**Assigned task**
Nothing in the data may be altered; restate all of it exactly.

---------- Given data ----------

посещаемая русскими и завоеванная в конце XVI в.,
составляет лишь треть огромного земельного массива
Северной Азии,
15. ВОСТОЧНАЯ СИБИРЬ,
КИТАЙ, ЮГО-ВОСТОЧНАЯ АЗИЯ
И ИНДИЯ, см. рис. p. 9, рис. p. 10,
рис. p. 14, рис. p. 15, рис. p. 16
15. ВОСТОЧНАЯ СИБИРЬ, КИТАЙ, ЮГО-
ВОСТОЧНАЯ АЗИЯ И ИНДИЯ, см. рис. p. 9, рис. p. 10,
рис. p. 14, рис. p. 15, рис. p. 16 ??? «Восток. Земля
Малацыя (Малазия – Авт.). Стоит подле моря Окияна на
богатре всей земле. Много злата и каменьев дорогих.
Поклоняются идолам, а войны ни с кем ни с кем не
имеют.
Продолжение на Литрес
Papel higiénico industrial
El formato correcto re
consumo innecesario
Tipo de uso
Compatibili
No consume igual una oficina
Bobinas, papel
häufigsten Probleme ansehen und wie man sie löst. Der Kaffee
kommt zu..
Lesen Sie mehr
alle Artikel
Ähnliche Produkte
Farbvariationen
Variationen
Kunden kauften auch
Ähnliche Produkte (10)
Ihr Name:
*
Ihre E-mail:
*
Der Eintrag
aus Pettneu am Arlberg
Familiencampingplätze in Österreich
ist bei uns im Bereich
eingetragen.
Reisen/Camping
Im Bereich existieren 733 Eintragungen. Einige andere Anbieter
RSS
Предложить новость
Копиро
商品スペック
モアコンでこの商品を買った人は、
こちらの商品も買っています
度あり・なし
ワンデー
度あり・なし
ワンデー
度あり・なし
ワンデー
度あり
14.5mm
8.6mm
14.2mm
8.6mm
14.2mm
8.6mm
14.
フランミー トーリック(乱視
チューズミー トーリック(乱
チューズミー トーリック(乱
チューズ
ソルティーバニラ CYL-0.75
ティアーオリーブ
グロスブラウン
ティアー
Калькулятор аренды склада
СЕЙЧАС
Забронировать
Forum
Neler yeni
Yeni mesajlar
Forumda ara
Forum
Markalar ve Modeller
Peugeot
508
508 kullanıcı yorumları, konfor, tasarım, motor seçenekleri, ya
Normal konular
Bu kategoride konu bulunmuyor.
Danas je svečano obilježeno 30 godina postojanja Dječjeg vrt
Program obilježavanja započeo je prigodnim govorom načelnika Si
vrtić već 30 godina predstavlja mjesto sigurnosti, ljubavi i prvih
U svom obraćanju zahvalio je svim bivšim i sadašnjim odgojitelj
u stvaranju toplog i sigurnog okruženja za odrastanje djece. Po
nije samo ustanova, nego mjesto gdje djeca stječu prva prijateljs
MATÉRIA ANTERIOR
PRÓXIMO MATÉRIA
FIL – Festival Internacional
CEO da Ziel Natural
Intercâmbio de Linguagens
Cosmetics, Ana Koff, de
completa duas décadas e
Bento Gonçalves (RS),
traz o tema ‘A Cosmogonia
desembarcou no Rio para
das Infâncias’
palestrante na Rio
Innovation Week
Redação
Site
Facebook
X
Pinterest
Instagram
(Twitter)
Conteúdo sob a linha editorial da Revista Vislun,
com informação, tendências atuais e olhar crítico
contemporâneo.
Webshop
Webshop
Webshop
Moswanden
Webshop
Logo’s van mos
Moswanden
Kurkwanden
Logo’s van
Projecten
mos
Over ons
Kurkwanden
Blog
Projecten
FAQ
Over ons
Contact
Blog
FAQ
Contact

----------

**Output**
посещаемая русскими и завоеванная в конце XVI в.,
составляет лишь треть огромного земельного массива
Северной Азии,
15. ВОСТОЧНАЯ СИБИРЬ,
КИТАЙ, ЮГО-ВОСТОЧНАЯ АЗИЯ
И ИНДИЯ, см. рис. p. 9, рис. p. 10,
рис. p. 14, рис. p. 15, рис. p. 16
15. ВОСТОЧНАЯ СИБИРЬ, КИТАЙ, ЮГО-
ВОСТОЧНАЯ АЗИЯ И ИНДИЯ, см. рис. p. 9, рис. p. 10,
рис. p. 14, рис. p. 15, рис. p. 16 ??? «Восток. Земля
Малацыя (Малазия – Авт.). Стоит подле моря Окияна на
богатре всей земле. Много злата и каменьев дорогих.
Поклоняются идолам, а войны ни с кем ни с кем не
имеют.
Продолжение на Литрес
Papel higiénico industrial
El formato correcto re
consumo innecesario
Tipo de uso
Compatibili
No consume igual una oficina
Bobinas, papel
häufigsten Probleme ansehen und wie man sie löst. Der Kaffee
kommt zu..
Lesen Sie mehr
alle Artikel
Ähnliche Produkte
Farbvariationen
Variationen
Kunden kauften auch
Ähnliche Produkte (10)
Ihr Name:
*
Ihre E-mail:
*
Der Eintrag
aus Pettneu am Arlberg
Familiencampingplätze in Österreich
ist bei uns im Bereich
eingetragen.
Reisen/Camping
Im Bereich existieren 733 Eintragungen. Einige andere Anbieter
RSS
Предложить новость
Копиро
商品スペック
モアコンでこの商品を買った人は、
こちらの商品も買っています
度あり・なし
ワンデー
度あり・なし
ワンデー
度あり・なし
ワンデー
度あり
14.5mm
8.6mm
14.2mm
8.6mm
14.2mm
8.6mm
14.
フランミー トーリック(乱視
チューズミー トーリック(乱
チューズミー トーリック(乱
チューズ
ソルティーバニラ CYL-0.75
ティアーオリーブ
グロスブラウン
ティアー
Калькулятор аренды склада
СЕЙЧАС
Забронировать
Forum
Neler yeni
Yeni mesajlar
Forumda ara
Forum
Markalar ve Modeller
Peugeot
508
508 kullanıcı yorumları, konfor, tasarım, motor seçenekleri, ya
Normal konular
Bu kategoride konu bulunmuyor.
Danas je svečano obilježeno 30 godina postojanja Dječjeg vrt
Program obilježavanja započeo je prigodnim govorom načelnika Si
vrtić već 30 godina predstavlja mjesto sigurnosti, ljubavi i prvih
U svom obraćanju zahvalio je svim bivšim i sadašnjim odgojitelj
u stvaranju toplog i sigurnog okruženja za odrastanje djece. Po
nije samo ustanova, nego mjesto gdje djeca stječu prva prijateljs
MATÉRIA ANTERIOR
PRÓXIMO MATÉRIA
FIL – Festival Internacional
CEO da Ziel Natural
Intercâmbio de Linguagens
Cosmetics, Ana Koff, de
completa duas décadas e
Bento Gonçalves (RS),
traz o tema ‘A Cosmogonia
desembarcou no Rio para
das Infâncias’
palestrante na Rio
Innovation Week
Redação
Site
Facebook
X
Pinterest
Instagram
(Twitter)
Conteúdo sob a linha editorial da Revista Vislun,
com informação, tendências atuais e olhar crítico
contemporâneo.
Webshop
Webshop
Webshop
Moswanden
Webshop
Logo’s van mos
Moswanden
Kurkwanden
Logo’s van
Projecten
mos
Over ons
Kurkwanden
Blog
Projecten
FAQ
Over ons
Contact
Blog
FAQ
Contact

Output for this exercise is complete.